Collected data →
□ □ □ □ □

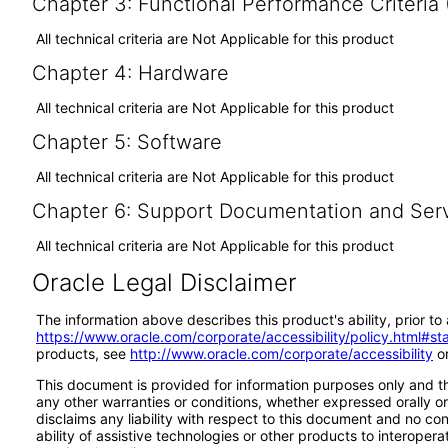
Chapter 3: Functional Performance Criteria
All technical criteria are Not Applicable for this product
Chapter 4: Hardware
All technical criteria are Not Applicable for this product
Chapter 5: Software
All technical criteria are Not Applicable for this product
Chapter 6: Support Documentation and Ser
All technical criteria are Not Applicable for this product
Oracle Legal Disclaimer
The information above describes this product's ability, prior t
https://www.oracle.com/corporate/accessibility/policy.html#s
products, see
http://www.oracle.com/corporate/accessibility
or
This document is provided for information purposes only and th
any other warranties or conditions, whether expressed orally or 
disclaims any liability with respect to this document and no co
ability of assistive technologies or other products to interop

□ □ □ □ □

YOUR GOAL → The copy must match each record exactly, apart from the images, which stay out.

PROBLEM SOLUTION →
Chapter 3: Functional Performance Criteria
All technical criteria are Not Applicable for this product
Chapter 4: Hardware
All technical criteria are Not Applicable for this product
Chapter 5: Software
All technical criteria are Not Applicable for this product
Chapter 6: Support Documentation and Ser
All technical criteria are Not Applicable for this product
Oracle Legal Disclaimer
The information above describes this product's ability, prior t
https://www.oracle.com/corporate/accessibility/policy.html#s
products, see
http://www.oracle.com/corporate/accessibility
or
This document is provided for information purposes only and th
any other warranties or conditions, whether expressed orally or 
disclaims any liability with respect to this document and no co
ability of assistive technologies or other products to interop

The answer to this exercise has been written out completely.